→ **WHAT NEEDS TO BE DONE**: Each entry should be printed exactly, with its images omitted.

====== EXERCISE INPUT

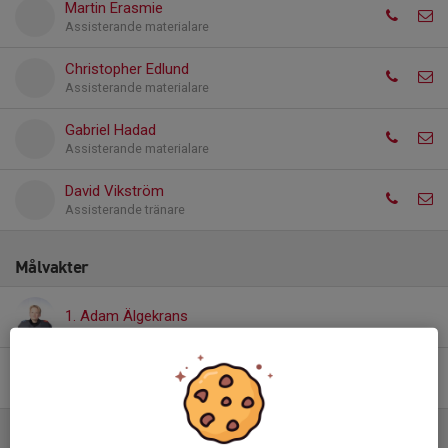
Martin Erasmie
Assisterande materialare
Christopher Edlund
Assisterande materialare
Gabriel Hadad
Assisterande materialare
David Vikström
Assisterande tränare
Målvakter
1. Adam Älgekrans
31. Enna Kadrovic
Utan position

============

→ **ANSWER TO THIS TASK**:
Martin Erasmie
Assisterande materialare
Christopher Edlund
Assisterande materialare
Gabriel Hadad
Assisterande materialare
David Vikström
Assisterande tränare
Målvakter
1. Adam Älgekrans
31. Enna Kadrovic
Utan position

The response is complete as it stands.